History of Sanitation and Water Supply

Canal Construction Sanitation

Throughout the modern history of man we managed to advance our way of life in countless ways with the new technological and medical discoveries. One of those areas that received much attention was sanitation, widespread tradition of health promotion through prevention of human contact with wastewaters (human or animal feces, biologically contaminated water, industrial waste water, sewage, and greywater) and various types of other hazards (physical, microbiological, chemical and biological threats to our metabolism and health). As the human civilization exited stone age and started working with metals in Iron and bronze age, they started developing new knowledge in the fields of medicine, chemistry and architecture and urban planning. All of these advances played a big role in the development of modern sanitation.
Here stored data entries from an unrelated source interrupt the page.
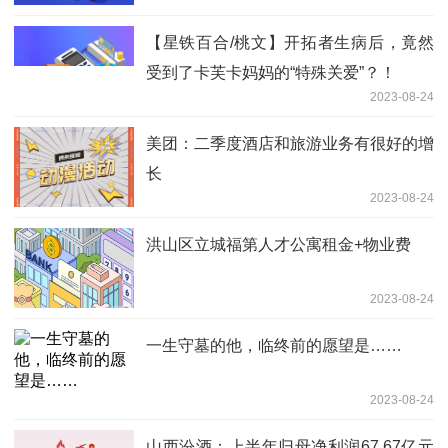
【星铁百合/桃文】开拓者生病后，竟然
受到了卡芙卡妈妈的“特殊关爱”？！
2023-08-24
美团：二季度酒店和旅游业务有很好的增
长
2023-08-24
洪山区立城福第人才公寓租金+物业费
2023-08-24
一生守墓的他，临终前的愿望是……
2023-08-24
山西汾酒：上半年归母净利润67.67亿元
History of modern sanitation started with the development of the protected water wells in the Neolithic times. Creation of these wells enabled humans to always have clear water available to them. Removal of waste water arrived with the exploits of Indus Valley Civilization who were the first to introduce public water supply and sanitation. Others civilizations of that time also started noticing the harmful impact of waste water on human health, most notably Babylonians and Ancient Greeks. The largest advance of early sanitation happened in Ancient Rome, where semi-successfully used latrines and sewage drains to divert the flow of sewage water from major cities. Sadly, they were not used by majority of the Roman population, who continued throwing feces on city streets through entire reign of this civilization and majority of European dark and middle ages.

Lack of sanitation in European Dark Ages (which lasted between the fall of the Western Roman Empire and the early European Renaissance, 5th – 15th century AD) forced medical and scientific community to truly start combating this dangerous health issue. During this time towns all across the Europe were dirty, crowded, full of feces, contaminated water, and with virtually unknown tradition of keeping personal hygiene. Spreading of epidemics, diseases, tuberculosis, cholera, smallpox, and yellow fever caused rapid decline in life expectancy of Europeans (average lifespan was under 30 years!), and all of this culminated in the disastrous epidemic of Black Death plague between 1438-1441 which killed 60 Europeans, or around one fourth of the total population of the entire world.

Modern age of sanitation started in Europe between 16th and 19th century when Pail closets, outhouses, and cesspits became used to collect human waste all over the world. Development of plumbing, latrines and personal toilets by many inventors enabled organized collection of human feces and their distribution to sewage networks. During the same time, the techniques of water purification, creation of drinking water and its transport to the human population started the era where personal hygiene could be easily enforced by everyone. This all culminated with 19th and 20th century “Sanitation Revolution” age in which governments started enforcing strict hygiene rules, with organized garbage collection, development of public health departments, water treatment networks and more.